Conformément à la loi EGALIM II, le cadre des négociations a évolué afin de « sanctuariser » la part de la matière première agricole dans les contrats. D’après les données transmises par l’Association nationale des industries alimentaires, à l’issue du cycle annuel de négociations, l’industrie agroalimentaire a demandé une hausse moyenne de 7%, débouchant après négociations avec la grande distribution sur un accord de hausse à 3,5 %. Face à l’augmentation de ses coûts, l’industrie agroalimentaire a renégocié ses tarifs à partir d’avril en demandant des hausses moyennes de 9,0 % conduisant à des accords de 6,2 %.
Plusieurs facteurs pourraient contribuer à maintenir les prix des produits alimentaires à des niveaux élevés en 2023
Ainsi, pour huit produits évalués, l’augmentation du prix des matières premières agricoles est très significativement supérieure à celle du prix de vente signifiant que, sur ces produits, l’industrie agroalimentaire et la grande distribution ont comprimé leurs marges brutes.
D’autre part, pour la moitié des produits, la grande distribution diminue sa marge brute avec une baisse très significative de celle-ci pour les pâtes alimentaires (-15,6 %), le bœuf haché (-6 %) et l’escalope de poulet (-6,4 %). A contrario, une augmentation de la marge brute de la distribution est observée pour quatre produits, mais elle n’est significative que pour deux d’entre eux (le camembert (+6,1 %) et le yaourt (4,2 %)).
Enfin, pour plus des deux tiers des produits, les analyses menées montrent que l’augmentation des coûts de production de l’industrie agroalimentaire est significativement supérieure à l’évolution de sa marge brute. Seuls trois produits (l’escalope de poulet, le beurre et le jambon) présentent, sans que cela puisse être interprété comme une évolution anormale, l’évolution de la marge brute de deux à trois points plus élevée que l’évolution de l’estimation des coûts de production réalisée par la mission.

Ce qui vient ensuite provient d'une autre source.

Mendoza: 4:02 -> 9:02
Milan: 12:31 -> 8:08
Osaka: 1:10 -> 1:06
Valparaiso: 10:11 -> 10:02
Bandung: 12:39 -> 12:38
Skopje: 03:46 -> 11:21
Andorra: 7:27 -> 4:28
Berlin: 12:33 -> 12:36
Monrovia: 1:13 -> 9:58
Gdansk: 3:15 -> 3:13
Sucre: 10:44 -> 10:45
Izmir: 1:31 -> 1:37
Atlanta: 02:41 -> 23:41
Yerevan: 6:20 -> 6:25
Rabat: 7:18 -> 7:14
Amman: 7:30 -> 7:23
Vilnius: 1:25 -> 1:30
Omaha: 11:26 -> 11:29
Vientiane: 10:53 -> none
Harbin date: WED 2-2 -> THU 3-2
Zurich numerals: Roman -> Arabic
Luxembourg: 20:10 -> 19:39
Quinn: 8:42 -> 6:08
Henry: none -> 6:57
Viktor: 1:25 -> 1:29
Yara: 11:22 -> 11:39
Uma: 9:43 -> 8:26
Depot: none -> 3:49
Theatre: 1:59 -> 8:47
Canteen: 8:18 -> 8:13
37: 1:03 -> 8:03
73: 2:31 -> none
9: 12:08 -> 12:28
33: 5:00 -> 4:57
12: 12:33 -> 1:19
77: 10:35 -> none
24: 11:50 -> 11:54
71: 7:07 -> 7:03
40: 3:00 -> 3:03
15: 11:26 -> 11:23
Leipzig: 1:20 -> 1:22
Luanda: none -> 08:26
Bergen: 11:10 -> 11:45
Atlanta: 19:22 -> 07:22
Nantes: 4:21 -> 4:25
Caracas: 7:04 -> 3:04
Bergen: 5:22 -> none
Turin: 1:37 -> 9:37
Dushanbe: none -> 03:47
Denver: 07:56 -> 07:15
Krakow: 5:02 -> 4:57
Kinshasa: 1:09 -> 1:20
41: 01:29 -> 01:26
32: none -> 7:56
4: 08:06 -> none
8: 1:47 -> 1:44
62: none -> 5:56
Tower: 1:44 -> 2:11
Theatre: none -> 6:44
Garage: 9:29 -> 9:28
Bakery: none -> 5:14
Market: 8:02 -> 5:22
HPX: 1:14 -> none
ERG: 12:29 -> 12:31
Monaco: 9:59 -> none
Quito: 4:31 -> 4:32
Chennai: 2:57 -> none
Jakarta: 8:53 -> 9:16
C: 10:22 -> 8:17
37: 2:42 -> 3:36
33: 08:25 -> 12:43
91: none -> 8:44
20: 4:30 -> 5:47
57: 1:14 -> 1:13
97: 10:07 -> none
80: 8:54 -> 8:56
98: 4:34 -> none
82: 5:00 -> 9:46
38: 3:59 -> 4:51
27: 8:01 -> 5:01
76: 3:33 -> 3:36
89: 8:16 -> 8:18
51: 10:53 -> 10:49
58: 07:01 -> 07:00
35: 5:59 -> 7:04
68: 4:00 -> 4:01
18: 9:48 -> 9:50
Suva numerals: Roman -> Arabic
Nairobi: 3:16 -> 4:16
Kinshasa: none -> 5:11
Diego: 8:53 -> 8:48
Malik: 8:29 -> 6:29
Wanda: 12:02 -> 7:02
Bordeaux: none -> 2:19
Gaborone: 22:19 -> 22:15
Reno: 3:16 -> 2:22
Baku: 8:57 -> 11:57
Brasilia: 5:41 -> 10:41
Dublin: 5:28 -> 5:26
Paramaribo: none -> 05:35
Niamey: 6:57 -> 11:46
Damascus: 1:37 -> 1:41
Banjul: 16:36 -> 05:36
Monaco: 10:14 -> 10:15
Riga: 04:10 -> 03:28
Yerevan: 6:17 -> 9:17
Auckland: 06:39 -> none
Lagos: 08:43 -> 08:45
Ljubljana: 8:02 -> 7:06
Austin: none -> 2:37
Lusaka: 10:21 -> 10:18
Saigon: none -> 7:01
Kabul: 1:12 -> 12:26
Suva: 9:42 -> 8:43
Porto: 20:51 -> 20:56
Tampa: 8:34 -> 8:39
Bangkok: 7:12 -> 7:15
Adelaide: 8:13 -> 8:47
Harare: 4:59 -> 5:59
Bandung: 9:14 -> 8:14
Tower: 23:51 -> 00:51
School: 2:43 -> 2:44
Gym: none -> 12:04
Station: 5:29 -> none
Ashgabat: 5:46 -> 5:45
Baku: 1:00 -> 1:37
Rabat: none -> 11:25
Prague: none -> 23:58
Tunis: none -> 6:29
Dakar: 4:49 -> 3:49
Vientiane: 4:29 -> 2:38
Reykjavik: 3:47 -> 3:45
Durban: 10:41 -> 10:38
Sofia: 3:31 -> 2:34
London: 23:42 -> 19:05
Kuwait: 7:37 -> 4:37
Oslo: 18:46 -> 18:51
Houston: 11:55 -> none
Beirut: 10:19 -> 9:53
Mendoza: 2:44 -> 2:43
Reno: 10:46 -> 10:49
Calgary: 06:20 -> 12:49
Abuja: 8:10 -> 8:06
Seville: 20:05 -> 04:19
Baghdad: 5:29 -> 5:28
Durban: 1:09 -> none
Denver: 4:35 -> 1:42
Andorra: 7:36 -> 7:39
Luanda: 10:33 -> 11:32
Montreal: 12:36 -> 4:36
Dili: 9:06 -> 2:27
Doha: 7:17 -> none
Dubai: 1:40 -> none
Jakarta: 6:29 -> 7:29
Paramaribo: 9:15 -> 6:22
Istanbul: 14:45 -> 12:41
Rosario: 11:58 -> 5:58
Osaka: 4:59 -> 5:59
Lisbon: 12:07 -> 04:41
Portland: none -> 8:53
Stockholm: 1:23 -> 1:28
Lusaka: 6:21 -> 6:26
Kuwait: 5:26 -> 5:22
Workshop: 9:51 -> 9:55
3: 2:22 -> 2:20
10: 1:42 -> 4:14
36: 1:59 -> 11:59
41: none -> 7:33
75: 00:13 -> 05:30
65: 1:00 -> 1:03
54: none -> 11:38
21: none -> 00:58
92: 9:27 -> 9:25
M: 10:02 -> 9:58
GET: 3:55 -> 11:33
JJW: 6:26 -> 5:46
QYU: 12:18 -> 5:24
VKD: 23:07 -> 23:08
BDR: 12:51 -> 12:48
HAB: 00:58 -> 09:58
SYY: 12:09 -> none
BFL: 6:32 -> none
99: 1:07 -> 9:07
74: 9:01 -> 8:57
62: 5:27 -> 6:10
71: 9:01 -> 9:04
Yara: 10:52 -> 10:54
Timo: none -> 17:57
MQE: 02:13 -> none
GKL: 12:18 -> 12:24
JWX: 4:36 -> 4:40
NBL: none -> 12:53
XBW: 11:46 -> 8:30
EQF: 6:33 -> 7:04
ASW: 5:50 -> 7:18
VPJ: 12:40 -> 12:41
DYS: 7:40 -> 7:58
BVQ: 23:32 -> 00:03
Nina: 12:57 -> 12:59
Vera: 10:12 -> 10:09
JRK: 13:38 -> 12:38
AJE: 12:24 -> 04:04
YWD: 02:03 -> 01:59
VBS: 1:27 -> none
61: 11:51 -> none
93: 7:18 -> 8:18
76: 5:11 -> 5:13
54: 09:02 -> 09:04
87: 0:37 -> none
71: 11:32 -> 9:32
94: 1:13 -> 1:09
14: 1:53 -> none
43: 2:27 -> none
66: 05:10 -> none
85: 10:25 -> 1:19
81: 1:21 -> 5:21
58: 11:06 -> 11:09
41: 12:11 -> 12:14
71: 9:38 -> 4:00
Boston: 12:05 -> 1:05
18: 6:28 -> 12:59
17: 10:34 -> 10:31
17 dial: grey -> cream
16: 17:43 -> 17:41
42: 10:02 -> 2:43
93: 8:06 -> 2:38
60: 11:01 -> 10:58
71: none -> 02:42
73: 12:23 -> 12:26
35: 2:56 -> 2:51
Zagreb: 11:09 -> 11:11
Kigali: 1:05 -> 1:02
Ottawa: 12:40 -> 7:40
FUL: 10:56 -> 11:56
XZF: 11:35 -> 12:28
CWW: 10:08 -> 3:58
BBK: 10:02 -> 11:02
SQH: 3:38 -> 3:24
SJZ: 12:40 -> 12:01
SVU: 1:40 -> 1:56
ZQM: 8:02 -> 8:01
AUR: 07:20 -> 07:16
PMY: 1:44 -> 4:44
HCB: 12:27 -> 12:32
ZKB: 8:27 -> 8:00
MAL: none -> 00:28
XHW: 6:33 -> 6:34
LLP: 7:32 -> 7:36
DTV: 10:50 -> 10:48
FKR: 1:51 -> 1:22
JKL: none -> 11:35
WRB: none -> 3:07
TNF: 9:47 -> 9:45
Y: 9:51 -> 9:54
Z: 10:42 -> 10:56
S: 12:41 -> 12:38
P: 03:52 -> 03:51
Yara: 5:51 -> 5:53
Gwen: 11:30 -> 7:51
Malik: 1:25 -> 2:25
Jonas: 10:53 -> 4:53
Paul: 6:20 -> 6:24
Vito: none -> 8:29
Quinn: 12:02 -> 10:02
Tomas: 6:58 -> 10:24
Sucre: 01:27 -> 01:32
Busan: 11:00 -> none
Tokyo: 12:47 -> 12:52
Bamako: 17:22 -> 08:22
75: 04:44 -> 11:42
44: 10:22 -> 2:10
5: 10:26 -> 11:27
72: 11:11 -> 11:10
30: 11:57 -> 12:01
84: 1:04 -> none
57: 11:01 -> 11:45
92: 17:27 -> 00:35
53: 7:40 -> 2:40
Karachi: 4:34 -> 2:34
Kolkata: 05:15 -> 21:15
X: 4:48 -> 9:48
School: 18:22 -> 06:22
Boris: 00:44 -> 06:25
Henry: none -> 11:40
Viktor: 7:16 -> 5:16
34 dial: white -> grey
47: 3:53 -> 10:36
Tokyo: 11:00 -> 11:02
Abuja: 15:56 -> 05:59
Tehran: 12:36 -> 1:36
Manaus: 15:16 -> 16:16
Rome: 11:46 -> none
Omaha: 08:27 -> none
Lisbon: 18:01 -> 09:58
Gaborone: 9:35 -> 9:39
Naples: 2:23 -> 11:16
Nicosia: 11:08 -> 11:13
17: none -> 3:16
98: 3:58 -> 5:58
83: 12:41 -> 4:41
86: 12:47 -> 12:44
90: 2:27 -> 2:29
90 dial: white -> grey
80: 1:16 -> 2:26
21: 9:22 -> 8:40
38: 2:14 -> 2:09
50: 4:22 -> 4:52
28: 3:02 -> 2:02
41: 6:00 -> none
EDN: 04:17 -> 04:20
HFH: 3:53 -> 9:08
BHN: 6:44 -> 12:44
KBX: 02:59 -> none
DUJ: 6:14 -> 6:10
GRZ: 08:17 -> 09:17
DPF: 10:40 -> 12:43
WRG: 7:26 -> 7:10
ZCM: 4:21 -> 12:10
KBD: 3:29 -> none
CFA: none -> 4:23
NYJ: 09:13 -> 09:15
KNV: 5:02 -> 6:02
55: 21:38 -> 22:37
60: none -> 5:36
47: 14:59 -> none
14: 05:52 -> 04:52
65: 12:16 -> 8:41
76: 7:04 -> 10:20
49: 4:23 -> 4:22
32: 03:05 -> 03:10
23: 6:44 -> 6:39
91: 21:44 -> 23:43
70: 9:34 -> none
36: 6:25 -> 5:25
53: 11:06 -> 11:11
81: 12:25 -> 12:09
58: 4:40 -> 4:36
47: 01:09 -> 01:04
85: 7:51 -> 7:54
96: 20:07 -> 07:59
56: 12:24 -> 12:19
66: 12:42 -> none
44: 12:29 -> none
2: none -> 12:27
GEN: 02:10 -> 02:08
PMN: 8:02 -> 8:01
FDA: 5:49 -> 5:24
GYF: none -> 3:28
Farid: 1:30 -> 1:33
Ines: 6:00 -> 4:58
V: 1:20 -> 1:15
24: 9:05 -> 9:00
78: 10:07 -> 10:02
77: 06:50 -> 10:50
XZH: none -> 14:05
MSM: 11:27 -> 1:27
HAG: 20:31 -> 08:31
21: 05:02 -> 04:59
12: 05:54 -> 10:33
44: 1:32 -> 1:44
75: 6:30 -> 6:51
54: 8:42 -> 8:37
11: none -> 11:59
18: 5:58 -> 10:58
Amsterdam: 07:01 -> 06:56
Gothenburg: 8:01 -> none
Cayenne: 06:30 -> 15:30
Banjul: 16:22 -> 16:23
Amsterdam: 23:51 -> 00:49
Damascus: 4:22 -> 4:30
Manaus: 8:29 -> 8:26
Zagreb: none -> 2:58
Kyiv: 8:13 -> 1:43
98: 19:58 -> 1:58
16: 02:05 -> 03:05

Ainsi, la combinaison des analyses menées au niveau sectoriel et sur l’échantillon de produits alimentaires suggère que dans le contexte inflationniste actuel : l’industrie agroalimentaire a comprimé ses marges ; la grande distribution n’a pas contribué à renchérir les prix à la consommation des produits alimentaires. Au total, plusieurs facteurs pourraient contribuer à maintenir les prix des produits alimentaires à des niveaux élevés en 2023. D’une part, les prévisions macroéconomiques et anticipations de marché convergent vers des niveaux d’inflation significativement supérieurs à 4 % et parfois proches de 5 %. D’autre part, le maintien des prix des matières premières agricoles à des niveaux élevés en 2023, la flambée des prix de l’énergie et les possibles difficultés à produire pour l’industrie agroalimentaire (en raison des contraintes sur l’approvisionnement, la main d’œuvre et le financement) risquent d’alimenter les tensions sur les prix des produits alimentaires. (Sources : IGF)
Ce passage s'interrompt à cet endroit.